Preferred public imports:

```python
from persistence_kit import (
    Repository,
    ViewRepository,
    RepoSettings,
    Database,
    ConfigRegistry,
    configuration,
    SeederProvider,
    build_api_router,
    handle_service_errors,
    handle_repository_errors,
    NotFoundException,
    ValidationException,
    BusinessRuleException,
    DatabaseException,
)
from persistence_kit.repository_factory import (
    register_entity,
    get_repo,
    get_repo_view,
    provide_repo,
    provide_view_repo,
    set_registry_initializer,
)
```

Use internal paths only for implementation details, for example:

- `persistence_kit.repository.sqlalchemy_repo.sqlalchemy_repo`
- `persistence_kit.repository_factory.factory.repository_factory`
- `persistence_kit.repository_factory.registry.entity_registry`
- `persistence_kit.repository_factory.view.populating_repository`

## Typical Host Application Flow

1. Define your entities as dataclasses.
2. Register them in a local bootstrap such as `register_defaults`.
3. Call `set_registry_initializer(register_defaults)` during application startup.
4. Resolve repositories through `get_repo(...)`, `get_repo_view(...)`, or FastAPI providers.
5. Use `ConfigRegistry` and `SeederProvider` only as shared bootstrap infrastructure.
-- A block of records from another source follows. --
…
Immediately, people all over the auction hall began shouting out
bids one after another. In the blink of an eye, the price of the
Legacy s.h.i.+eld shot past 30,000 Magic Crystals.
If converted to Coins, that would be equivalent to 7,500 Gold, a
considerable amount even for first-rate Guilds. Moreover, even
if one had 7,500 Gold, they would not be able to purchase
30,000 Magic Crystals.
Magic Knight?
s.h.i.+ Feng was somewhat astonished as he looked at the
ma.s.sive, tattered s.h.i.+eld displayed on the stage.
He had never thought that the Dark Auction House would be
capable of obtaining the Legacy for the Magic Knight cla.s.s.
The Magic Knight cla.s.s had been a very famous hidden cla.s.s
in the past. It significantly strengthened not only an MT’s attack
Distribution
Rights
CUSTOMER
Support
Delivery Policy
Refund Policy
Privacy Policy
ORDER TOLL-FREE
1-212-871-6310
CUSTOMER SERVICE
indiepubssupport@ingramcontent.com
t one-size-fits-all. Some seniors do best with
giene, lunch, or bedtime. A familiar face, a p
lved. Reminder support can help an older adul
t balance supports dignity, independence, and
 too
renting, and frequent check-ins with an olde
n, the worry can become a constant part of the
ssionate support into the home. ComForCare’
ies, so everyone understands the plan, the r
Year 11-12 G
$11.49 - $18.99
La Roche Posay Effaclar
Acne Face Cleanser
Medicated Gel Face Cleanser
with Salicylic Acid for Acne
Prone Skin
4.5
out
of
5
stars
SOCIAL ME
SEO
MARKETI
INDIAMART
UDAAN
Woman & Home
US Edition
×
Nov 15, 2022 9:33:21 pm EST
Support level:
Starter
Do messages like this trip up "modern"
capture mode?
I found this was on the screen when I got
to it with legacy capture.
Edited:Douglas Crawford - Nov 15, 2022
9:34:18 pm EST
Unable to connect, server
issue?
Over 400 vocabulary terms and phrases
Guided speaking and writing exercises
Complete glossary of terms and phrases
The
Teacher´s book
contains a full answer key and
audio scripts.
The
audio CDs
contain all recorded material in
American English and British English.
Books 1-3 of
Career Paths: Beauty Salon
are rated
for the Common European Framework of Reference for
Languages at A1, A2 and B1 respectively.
The concrete registrations remain in the host app.

## Supported Environment Variables

- `REPO_DATABASE=memory|mongo|postgres`
- `MONGO_DSN`
- `MONGO_DB`
- `POSTGRES_USER`
- `POSTGRES_PASSWORD`
- `POSTGRES_HOST`
- `POSTGRES_PORT`
- `POSTGRES_DB`

## Local Development

Create the local environment and run tests from the library root:

```bash
poetry lock
poetry install --with dev
poetry run pytest -q
```

Current validation baseline:

- `persistence_kit`: `138 passed`

## Publish to PyPI (Manual)

```bash
python -m pip install --upgrade build twine
python -m build
python -m twine check dist/*
python -m twine upload dist/*
```

## Automated Publish via GitHub Actions

This repository includes a workflow at `.github/workflows/publish-pypi.yml`.

It publishes to PyPI when:

- a GitHub Release is published
- the release tag points to the current `main` HEAD

Prerequisite:

- Configure PyPI Trusted Publishing for this repository and workflow file.
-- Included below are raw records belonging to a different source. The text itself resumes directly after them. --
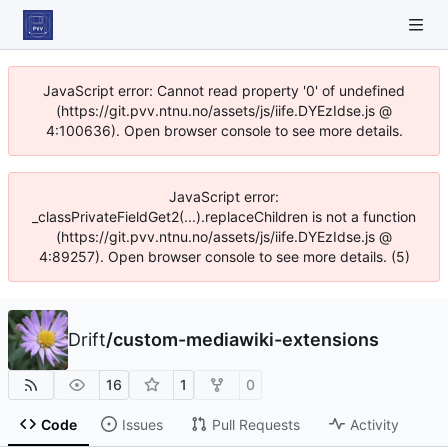
JavaScript error: Cannot read property '0' of undefined
(https://git.pvv.ntnu.no/assets/js/iife.DYEzIdse.js @
4:100636). Open browser console to see more details.
JavaScript error:
_classPrivateFieldGet2(...).replaceChildren is not a function
(https://git.pvv.ntnu.no/assets/js/iife.DYEzIdse.js @
4:89257). Open browser console to see more details. (5)
Drift
/
custom-mediawiki-extensions
16
1
0
Code
Issues
Pull Requests
Activity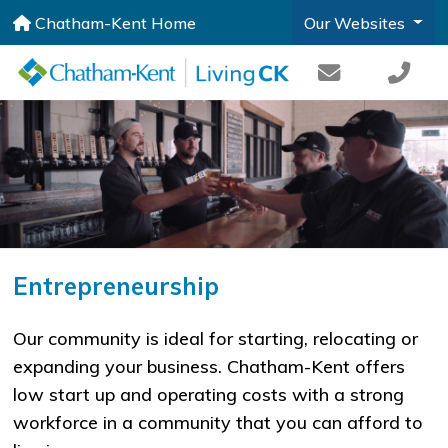
Chatham-Kent Home
Our Websites
Entrepreneurship
​​Our community is ideal for starting, relocating or
expanding your business. Chatham-Kent offers
low start up and operating costs with a strong
workforce in a community that you can afford to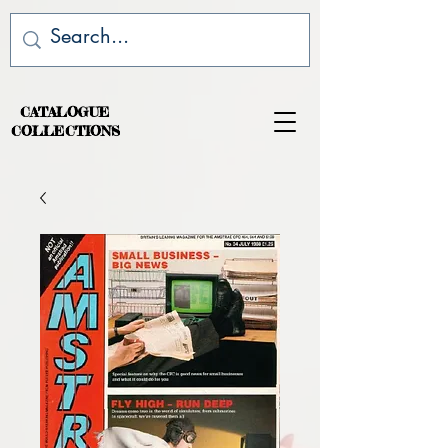
CATALOGUE
COLLECTIONS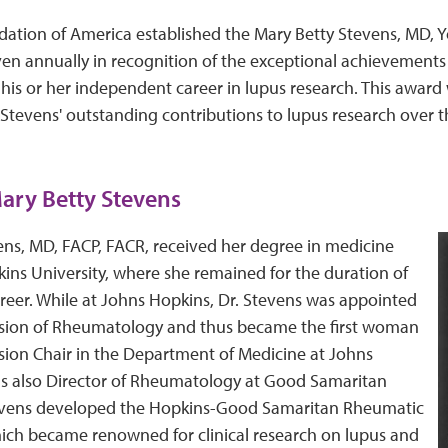
ation of America established the Mary Betty Stevens, MD, Y
ven annually in recognition of the exceptional achievements 
f his or her independent career in lupus research. This award
Stevens' outstanding contributions to lupus research over t
ary Betty Stevens
ens, MD, FACP, FACR, received her degree in medicine
ins University, where she remained for the duration of
career. While at Johns Hopkins, Dr. Stevens was appointed
vision of Rheumatology and thus became the first woman
sion Chair in the Department of Medicine at Johns
s also Director of Rheumatology at Good Samaritan
tevens developed the Hopkins-Good Samaritan Rheumatic
hich became renowned for clinical research on lupus and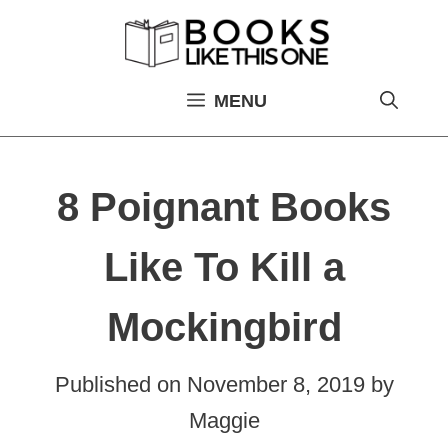
Skip
to
content
MENU
8 Poignant Books
Like To Kill a
Mockingbird
Published on
November 8, 2019
by
Maggie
## Preview Releases Without PRs

Use `.github/workflows/publish-preview.yml` to publish directly from GitHub Actions
without merging a PR.

How it works:

- Trigger `Publish Preview Package` manually from the Actions tab.
- Enter a `version` (for example `0.1.1.dev1` or `0.1.2.dev1`).
- Choose target repository: `testpypi` (recommended) or `pypi`.
- The workflow patches `pyproject.toml` version only inside the CI run, builds, and publishes.
- No commit and no PR are required for this preview publish flow.

Important:

- Prefer `*.devN` versions for preview builds.
- PyPI/TestPyPI do not allow re-uploading the same file version.

## Local Test Releases (No PR Required)

If you want to test changes from your machine in external projects without opening a PR,
publish a prerelease from local code to TestPyPI.
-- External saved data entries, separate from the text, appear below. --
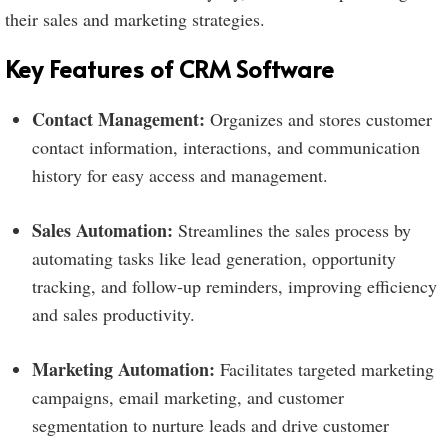
their sales and marketing strategies.
Key Features of CRM Software
Contact Management:
Organizes and stores customer
contact information, interactions, and communication
history for easy access and management.
Sales Automation:
Streamlines the sales process by
automating tasks like lead generation, opportunity
tracking, and follow-up reminders, improving efficiency
and sales productivity.
Marketing Automation:
Facilitates targeted marketing
campaigns, email marketing, and customer
segmentation to nurture leads and drive customer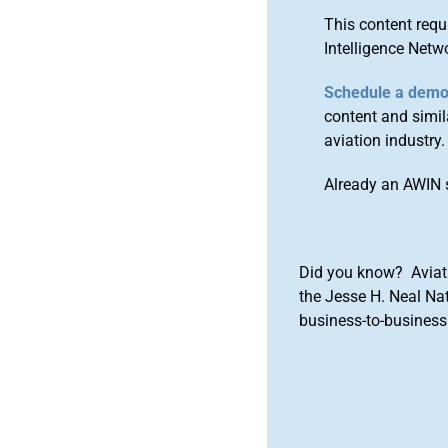
This content requ
Intelligence Netw
Schedule a dem
content and simila
aviation industry.
Already an AWIN 
Did you know? Aviat
the Jesse H. Neal Na
business-to-business 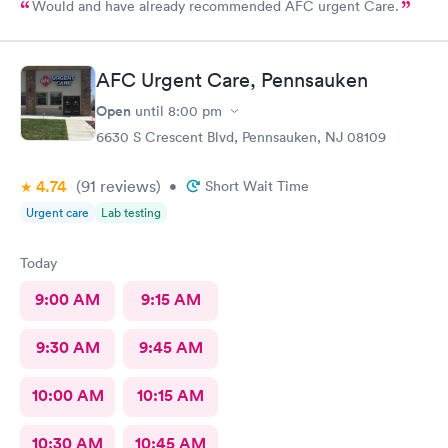
Would and have already recommended AFC urgent Care.
AFC Urgent Care, Pennsauken
Open
until
8:00 pm
6630 S Crescent Blvd, Pennsauken, NJ 08109
4.74
(91
reviews
)
•
Short Wait Time
Urgent care
Lab testing
Today
9:00 AM
9:15 AM
9:30 AM
9:45 AM
10:00 AM
10:15 AM
10:30 AM
10:45 AM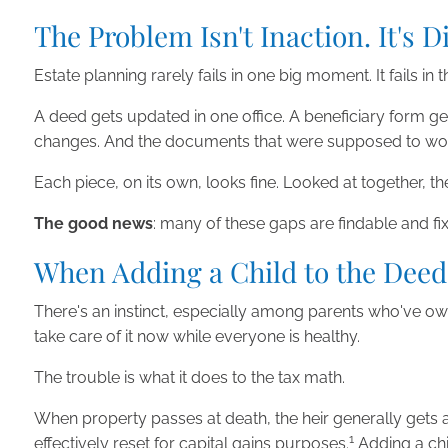
The Problem Isn't Inaction. It's 
Estate planning rarely fails in one big moment. It fails i
A deed gets updated in one office. A beneficiary form get
changes. And the documents that were supposed to work to
Each piece, on its own, looks fine. Looked at together, t
The good news
: many of these gaps are findable and f
When Adding a Child to the Deed
There's an instinct, especially among parents who've owne
take care of it now while everyone is healthy.
The trouble is what it does to the tax math.
When property passes at death, the heir generally gets
1
effectively reset for capital gains purposes.
Adding a chil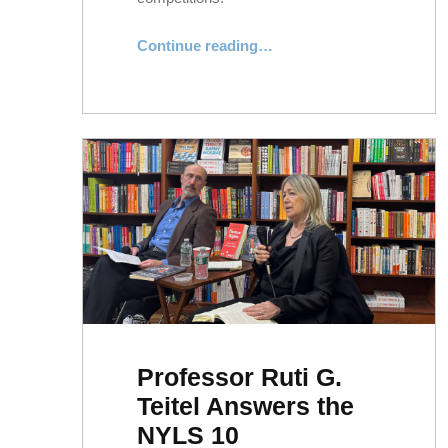
“NYLS Competition Teams Celebrate Recent Successes”
Continue reading
…
Professor Ruti G.
Teitel Answers the
NYLS 10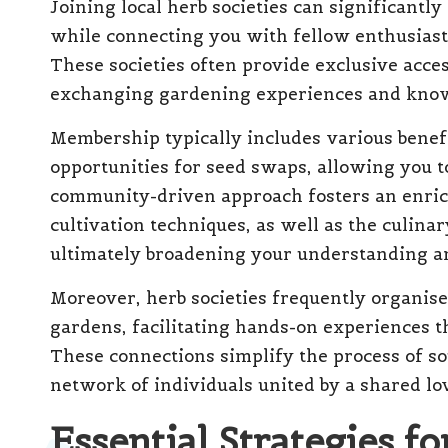
Joining local herb societies can significantl
while connecting you with fellow enthusiast
These societies often provide exclusive acces
exchanging gardening experiences and kno
Membership typically includes various benef
opportunities for seed swaps, allowing you 
community-driven approach fosters an enric
cultivation techniques, as well as the culina
ultimately broadening your understanding an
Moreover, herb societies frequently organise 
gardens, facilitating hands-on experiences 
These connections simplify the process of so
network of individuals united by a shared lov
Essential Strategies fo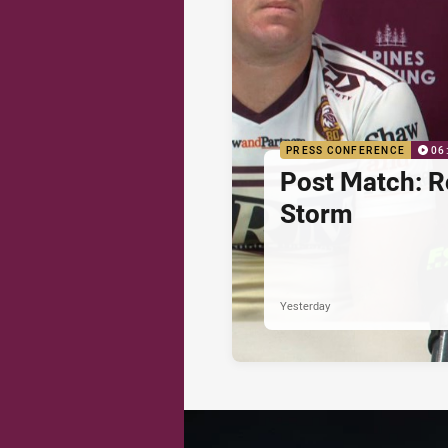
PRESS CONFERENCE
06
Post Match: R
Storm
Yesterday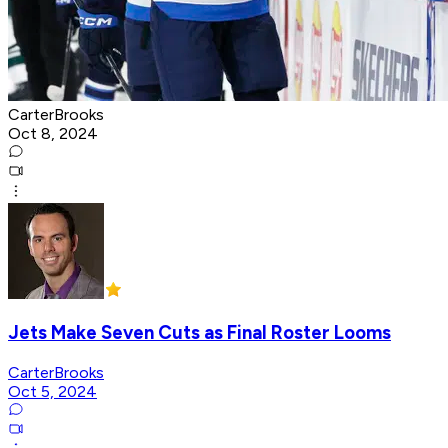
CarterBrooks
Oct 8, 2024
Jets Make Seven Cuts as Final Roster Looms
CarterBrooks
Oct 5, 2024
### 1. Create a TestPyPI token

- Create an API token in TestPyPI.
- Export it as environment variable:

```bash
export TWINE_PASSWORD="pypi-***"
```

### 2. Publish from local code

```bash
bash ./scripts/publish-local.sh 0.1.1.dev1 testpypi
```

You can publish another local iteration with a new version:

```bash
bash ./scripts/publish-local.sh 0.1.1.dev2 testpypi
```

### 3. Install from external projects

```bash
pip install --index-url https://test.pypi.org/simple/ --extra-index-url https://pypi.org/simple persistence-kit==0.1.1.dev1
```

## Recommended Release Strategy

- Local experimental testing: publish `0.x.y.devN` to TestPyPI from local machine.
- Official release: publish `0.x.y` to PyPI through GitHub Release (`publish-pypi.yml`).